From the front office, to the home office, to the corner office, ergonomic mistakes and misconceptions abound in the workplace. Whether it’s office furniture purchased more with fashion and design in mind than function and daily use, or simply not understanding the standards to be truly “ergonomic”, we find ourselves forced into uncomfortable, unnatural positions every day as we go about our lives. Let’s look at five of the most common mistakes people make with their workplace and workstation ergonomics:
Fashion and/or Price over Fit
That impressive-looking antique desk and leather chair may make you look like the boss of bosses, but it can leave you feeling like the lowliest of menial laborers by the end of the day. And then there’s the opposite – the home-based business owners who buy cheap office furniture in an effort to save a few dollars, because “no one’s ever going to see it and we can always buy a new, better something or other later.” Here are some guidelines for desks and chairs:- Ergonomic Chairs should be adjustable in the following ways – height of chair seat
from the floor; distance of the chair seat from the back; chair seat and chair back tilt (should be separate from one another). These adjustments ensure that your chair is tall or short enough for you to rest your feet firmly on the ground.

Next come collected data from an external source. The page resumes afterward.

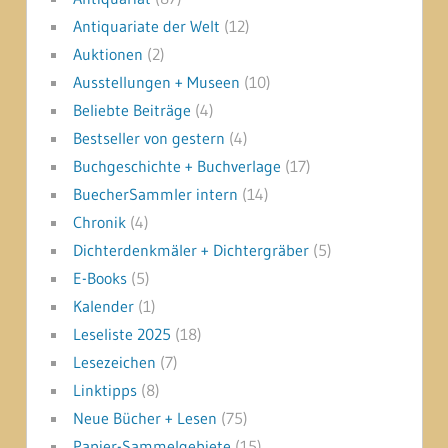
Antiquariate der Welt
(12)
Auktionen
(2)
Ausstellungen + Museen
(10)
Beliebte Beiträge
(4)
Bestseller von gestern
(4)
Buchgeschichte + Buchverlage
(17)
BuecherSammler intern
(14)
Chronik
(4)
Dichterdenkmäler + Dichtergräber
(5)
E-Books
(5)
Kalender
(1)
Leseliste 2025
(18)
Lesezeichen
(7)
Linktipps
(8)
Neue Bücher + Lesen
(75)
Papier-Sammelgebiete
(15)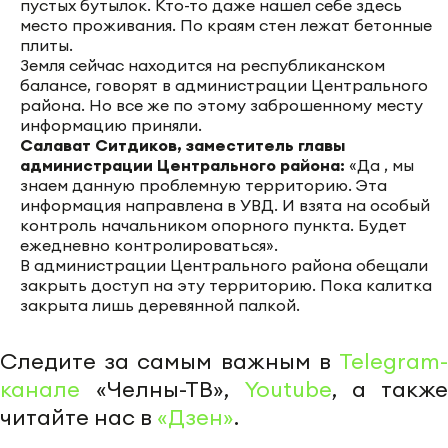
пустых бутылок. Кто-то даже нашел себе здесь
место проживания. По краям стен лежат бетонные
плиты.
Земля сейчас находится на республиканском
балансе, говорят в администрации Центрального
района. Но все же по этому заброшенному месту
информацию приняли.
Салават Ситдиков, заместитель главы
администрации Центрального района:
«Да , мы
знаем данную проблемную территорию. Эта
информация направлена в УВД. И взята на особый
контроль начальником опорного пункта. Будет
ежедневно контролироваться».
В администрации Центрального района обещали
закрыть доступ на эту территорию. Пока калитка
закрыта лишь деревянной палкой.
Следите за самым важным в
Telegram-
канале
«Челны-ТВ»,
Youtube
, а также
читайте нас в
«Дзен»
.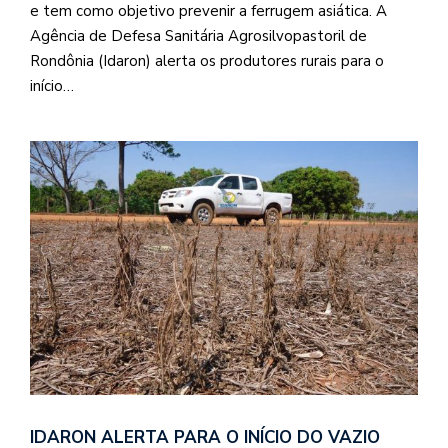
e tem como objetivo prevenir a ferrugem asiática. A
Agência de Defesa Sanitária Agrosilvopastoril de
Rondônia (Idaron) alerta os produtores rurais para o
início…
IDARON ALERTA PARA O INÍCIO DO VAZIO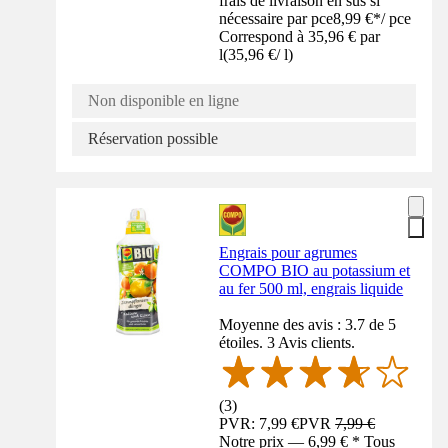
frais de livraison en sus si
nécessaire par pce
8,99 €
*
/
pce
Correspond à 35,96 € par
l
(
35,96 €
/
l
)
Non disponible en ligne
Réservation possible
Engrais pour agrumes
COMPO BIO au potassium et
au fer 500 ml, engrais liquide
Moyenne des avis : 3.7 de 5
étoiles. 3 Avis clients.
(
3
)
PVR: 7,99 €
PVR
7,99 €
Notre prix — 6,99 € * Tous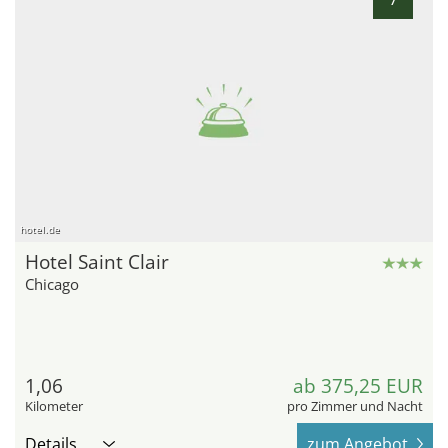
hotel.de
Hotel Saint Clair
Chicago
1,06
ab 375,25 EUR
Kilometer
pro Zimmer und Nacht
Details
zum Angebot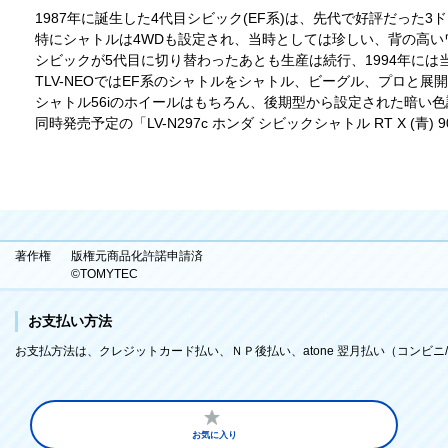
1987年に誕生した4代目シビック(EF系)は、先代で好評だった
特にシャトルは4WDも設定され、当時としては珍しい、背の高い
シビックが5代目に切り替わったあとも生産は続行、1994年に
TLV-NEOではEF系のシャトルをシャトル、ビーグル、プロと
シャトル56iのホイールはもちろん、後期型から設定された暗い
同時発売予定の「LV-N297c ホンダ シビックシャトル RT X 
著作権
版権元商品化許諾申請済
©TOMYTEC
お支払い方法
お支払方法は、クレジットカード払い、ＮＰ後払い、atone 翌月払い（コンビニ/口
お気に入り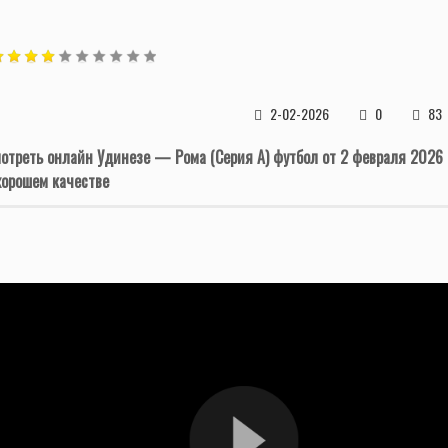
2-02-2026
0
83
отреть онлайн Удинезе — Рома (Серия А) футбол от 2 февраля 2026
хорошем качестве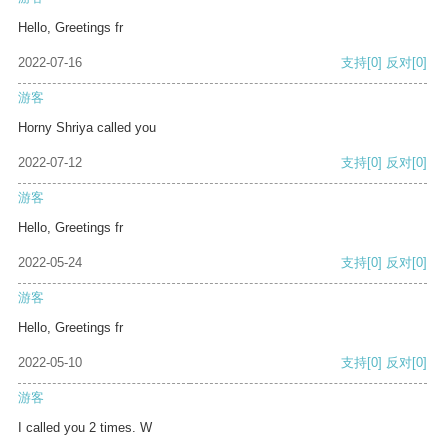
Hello, Greetings fr
2022-07-16
支持
[0]
反对
[0]
游客
Horny Shriya called you
2022-07-12
支持
[0]
反对
[0]
游客
Hello, Greetings fr
2022-05-24
支持
[0]
反对
[0]
游客
Hello, Greetings fr
2022-05-10
支持
[0]
反对
[0]
游客
I called you 2 times. W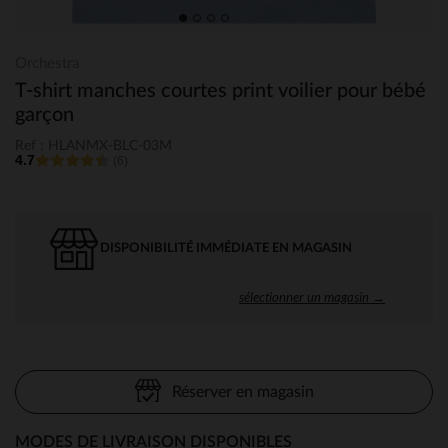
Orchestra
T-shirt manches courtes print voilier pour bébé
garçon
Ref : HLANMX-BLC-03M
4.7
(6)
DISPONIBILITÉ IMMÉDIATE EN MAGASIN
sélectionner un magasin →
Réserver en magasin
MODES DE LIVRAISON DISPONIBLES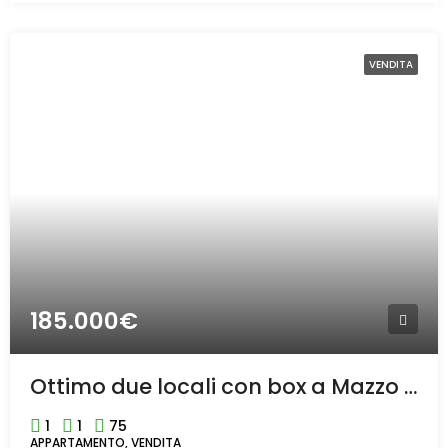
VENDITA
185.000€
Ottimo due locali con box a Mazzo di Rho
1
1
75
APPARTAMENTO, VENDITA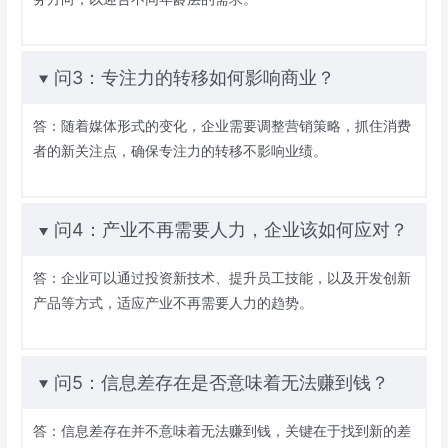
问3：专注力的转移如何影响商业？
答：随着媒体形式的变化，企业需要调整营销策略，抓住消费
者的新关注点，确保专注力的转移不影响业绩。
问4：产业不再需要人力，企业该如何应对？
答：企业可以通过投资新技术、提升员工技能，以及开发创新
产品等方式，适应产业不再需要人力的趋势。
问5：信息差存在是否意味着无法赚到钱？
答：信息差存在并不意味着无法赚到钱，关键在于找到新的差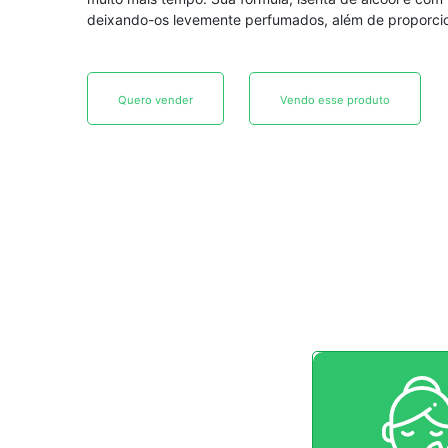
deixando-os levemente perfumados, além de proporcion
Quero vender
Vendo esse produto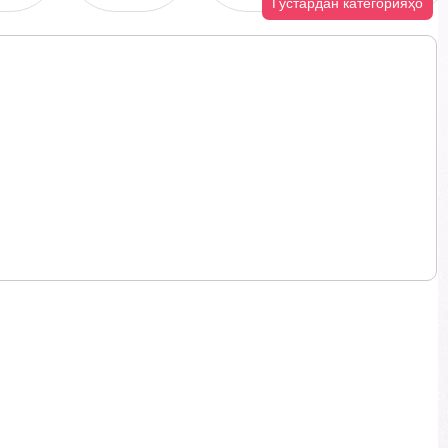
Густардан категорияҳо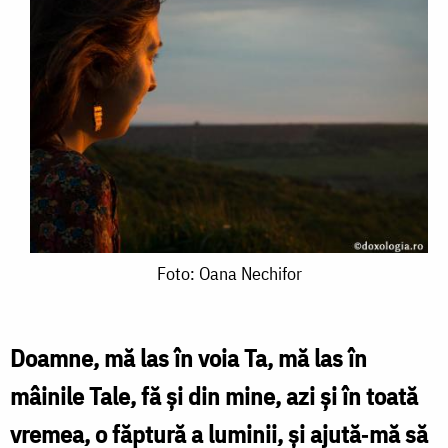
Foto:
Foto: Oana Nechifor
Oana
Nechifor
Doamne, mă las în voia Ta, mă las în
mâinile Tale, fă şi din mine, azi şi în toată
vremea, o făptură a luminii, şi ajută‑mă să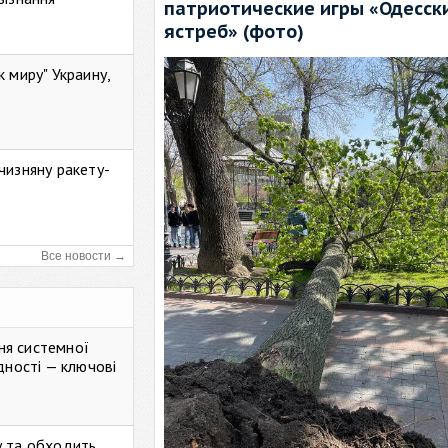
патриотические игры «Одесск
ястреб» (фото)
к миру" Украину,
чизняну ракету-
Все новости →
ня системної
дності — ключові
у та обходить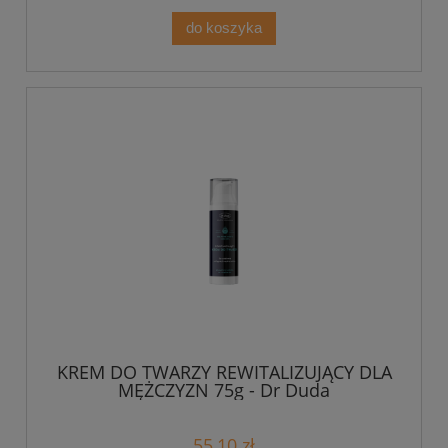
do koszyka
KREM DO TWARZY REWITALIZUJĄCY DLA
MĘŻCZYZN 75g - Dr Duda
55,10 zł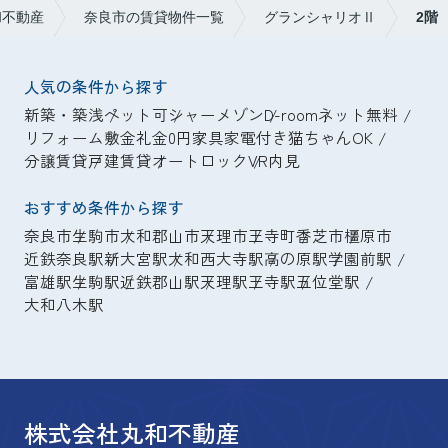
和不動産
奈良市の賃貸物件一覧
グランシャリオⅡ
2階
人気の条件から探す
新築・築浅
ペット可
シャーメゾン
D-room
ネット無料
リフォーム
敷金礼金0円
家具家電付き
猫ちゃんOK
分譲賃貸
戸建賃貸
オートロック
VR内見
おすすめ条件から探す
奈良市
生駒市
大和郡山市
天理市
王寺町
香芝市
橿原市
近鉄奈良駅
新大宮駅
大和西大寺駅
高の原駅
学園前駅
富雄駅
生駒駅
近鉄郡山駅
天理駅
王寺駅
五位堂駅
大和八木駅
株式会社丸和不動産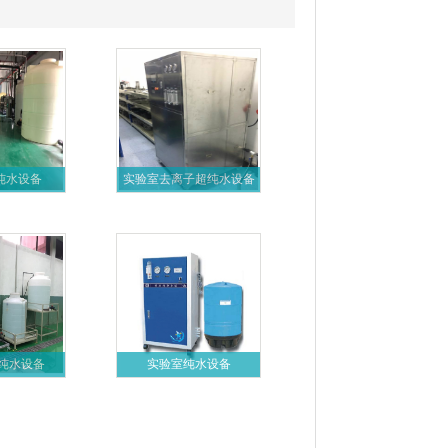
纯水设备
实验室去离子超纯水设备
纯水设备
实验室纯水设备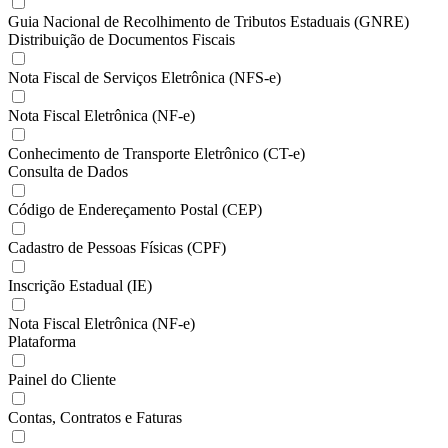
Guia Nacional de Recolhimento de Tributos Estaduais (GNRE)
Distribuição de Documentos Fiscais
Nota Fiscal de Serviços Eletrônica (NFS-e)
Nota Fiscal Eletrônica (NF-e)
Conhecimento de Transporte Eletrônico (CT-e)
Consulta de Dados
Código de Endereçamento Postal (CEP)
Cadastro de Pessoas Físicas (CPF)
Inscrição Estadual (IE)
Nota Fiscal Eletrônica (NF-e)
Plataforma
Painel do Cliente
Contas, Contratos e Faturas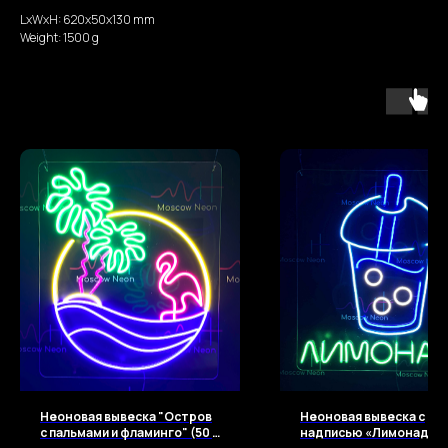
LxWxH: 620x50x130 mm
Weight: 1500 g
Неоновая вывеска "Остров
Неоновая вывеска с
с пальмами и фламинго" (50 х
надписью «Лимонады» (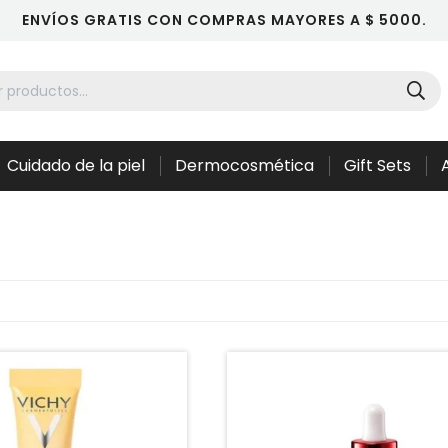
ENVÍOS GRATIS CON COMPRAS MAYORES A $ 5000.
Cuidado de la piel
Dermocosmética
Gift Sets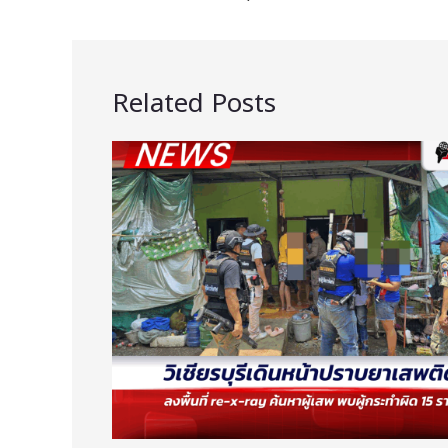
Related Posts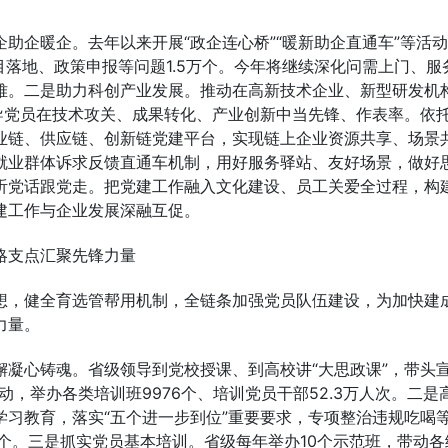
助企暖企。去年以来开展“政企连心桥”“暖新助企直通车”等活动
项目落地、政策申报等问题1.5万个。今年将继续深化问需上门、服
难。二是助力科创产业发展。推动在高新技术企业、新型研发机
导党员在技术攻关、成果转化、产业创新中当先锋、作表率。依
业链、供应链、创新链党建平台，实现链上企业资源共享、场景
就业群体诉求反馈直通车机制，用好服务驿站、友好场景，做好
听党话跟党走。把党建工作融入文化建设、员工关爱全过程，构
建工作与企业发展深融互促。
略支点汇聚先锋力量
想，健全育选管帮用机制，全链条加强党员队伍建设，为加快建
力量。
凝心铸魂。省级领导到党校授课、到高校讲“大思政课”，带头
动，举办各类培训班9976个、培训党员干部52.3万人次。二是
习教育，落实“五个进一步到位”重要要求，专项整治违规吃喝等
万个。三是抓实党员基本培训。省级每年举办10个示范班，带动各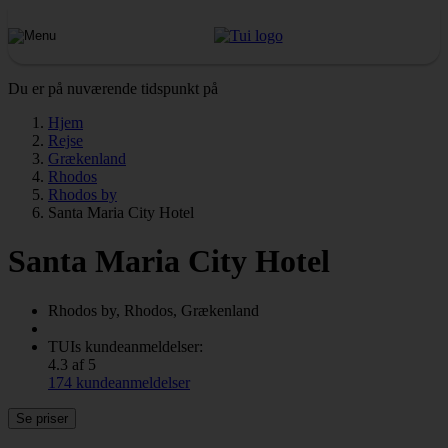
Du er på nuværende tidspunkt på
Hjem
Rejse
Grækenland
Rhodos
Rhodos by
Santa Maria City Hotel
Santa Maria City Hotel
Rhodos by, Rhodos, Grækenland
TUIs kundeanmeldelser:
4.3 af 5
174 kundeanmeldelser
Se priser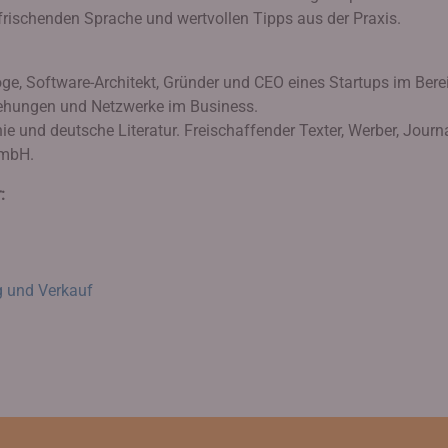
rfrischenden Sprache und wertvollen Tipps aus der Praxis.
loge, Software-Architekt, Gründer und CEO eines Startups im Bere
ziehungen und Netzwerke im Business.
phie und deutsche Literatur. Freischaffender Texter, Werber, Journa
GmbH.
:
g und Verkauf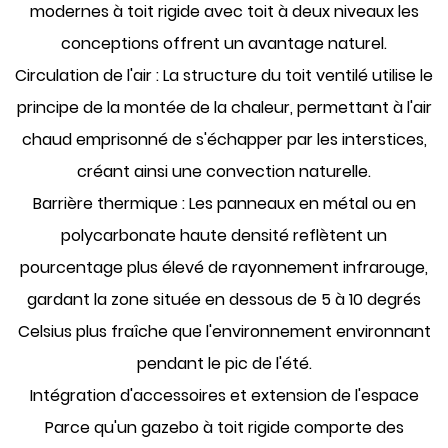
modernes à toit rigide avec
toit à deux niveaux
les
conceptions offrent un avantage naturel.
Circulation de l'air :
La structure du toit ventilé utilise le
principe de la montée de la chaleur, permettant à l'air
chaud emprisonné de s'échapper par les interstices,
créant ainsi une convection naturelle.
Barrière thermique :
Les panneaux en métal ou en
polycarbonate haute densité reflètent un
pourcentage plus élevé de rayonnement infrarouge,
gardant la zone située en dessous de 5 à 10 degrés
Celsius plus fraîche que l'environnement environnant
pendant le pic de l'été.
Intégration d'accessoires et extension de l'espace
Parce qu'un gazebo à toit rigide comporte des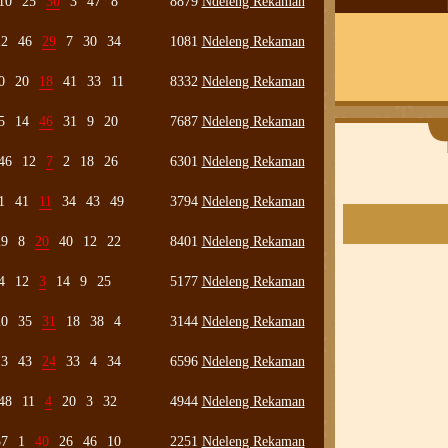
10
25
30
3
47
8
8879
Ndeleng Rekaman
12
46
29
7
30
34
1081
Ndeleng Rekaman
0
20
18
41
33
11
8332
Ndeleng Rekaman
5
14
46
31
9
20
7687
Ndeleng Rekaman
46
12
7
2
18
26
6301
Ndeleng Rekaman
1
41
11
34
43
49
3794
Ndeleng Rekaman
29
8
20
40
12
22
8401
Ndeleng Rekaman
4
12
3
14
9
25
5177
Ndeleng Rekaman
20
35
31
18
38
4
3144
Ndeleng Rekaman
13
43
24
33
4
34
6596
Ndeleng Rekaman
48
11
4
20
3
32
4944
Ndeleng Rekaman
37
1
40
26
46
10
2251
Ndeleng Rekaman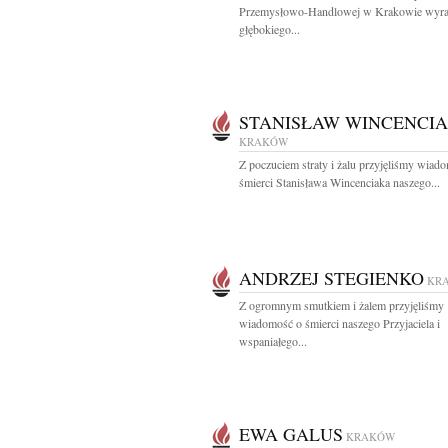
Przemysłowo-Handlowej w Krakowie wyr
głębokiego...
STANISŁAW WINCENCI
KRAKÓW
Z poczuciem straty i żalu przyjęliśmy wiad
śmierci Stanisława Wincenciaka naszego...
ANDRZEJ STEGIENKO
KR
Z ogromnym smutkiem i żalem przyjęliśmy
wiadomość o śmierci naszego Przyjaciela i
wspaniałego...
EWA GALUS
KRAKÓW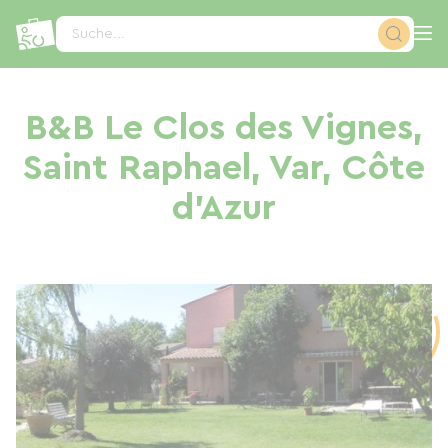
Cookie-Einstellungen
Suche...
B&B Le Clos des Vignes,
Saint Raphael, Var, Côte
d'Azur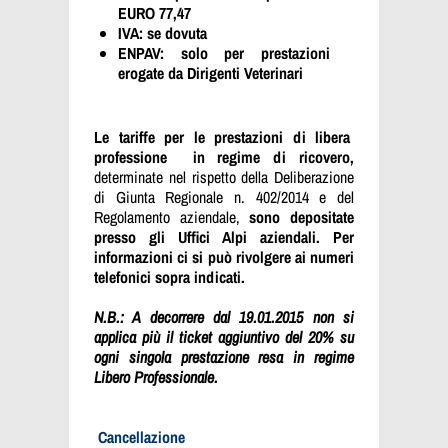
EURO 77,47
IVA: se dovuta
ENPAV: solo per prestazioni
erogate da Dirigenti Veterinari
Le tariffe per le prestazioni di
libera
professione in regime di ricovero,
determinate nel rispetto della Deliberazione
di Giunta Regionale n. 402/2014 e del
Regolamento aziendale,
sono depositate
presso gli Uffici Alpi aziendali. Per
informazioni ci si può rivolgere ai numeri
telefonici sopra indicati.
N.B.: A decorrere dal 19.01.2015 non si
applica più il ticket aggiuntivo del 20% su
ogni singola prestazione resa in regime
Libero Professionale.
Cancellazione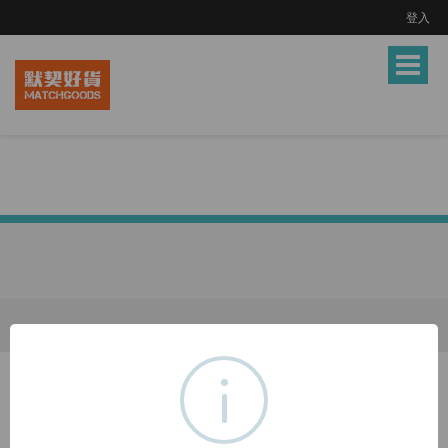
登入
Toggle
navigat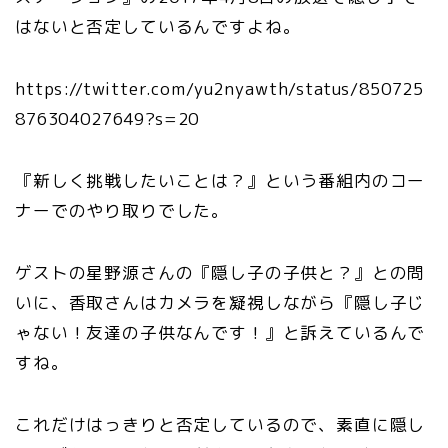
はないと否定しているんですよね。
https://twitter.com/yu2nyawth/status/850725
876304027649?s=20
『新しく挑戦したいことは？』という番組内のコー
ナーでのやり取りでした。
ゲストの星野源さんの『隠し子の子供と？』との問
いに、香取さんはカメラを凝視しながら『隠し子じ
ゃない！友達の子供なんです！』と訴えているんで
すね。
これだけはっきりと否定しているので、素直に隠し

The chair seat should be deep enough for you to rest your feet firmly on the ground and still feel comfortably seated – you don’t want the front of the chair seat to hit you in the back of the legs, nor do you want to feel as though you have too little seat under your seat. Chair seat and chair back tilt should both be adjustable, allowing you to sit comfortably either straight-backed or reclined to your preference. Many times, these two tilt functions are joined, not allowing you to adjust your back without adjusting your feet. - Ergonomic Desks should be no lower or higher than one inch below your elbow when resting in your chair. Desks that are lower than that will cause you to hunch or scrunch over them. Desks that are higher will strain your shoulders and arms as you reach over the top of them to do your work.
- Monitors should be positioned slightly below the line of sight, but not so low that the neck is bent, as in using a laptop actually ON your lap. They should not be placed so high that the chin needs to be raised to use them, either. Monitors placed too low or too high can cause neck, shoulder and upper back strain.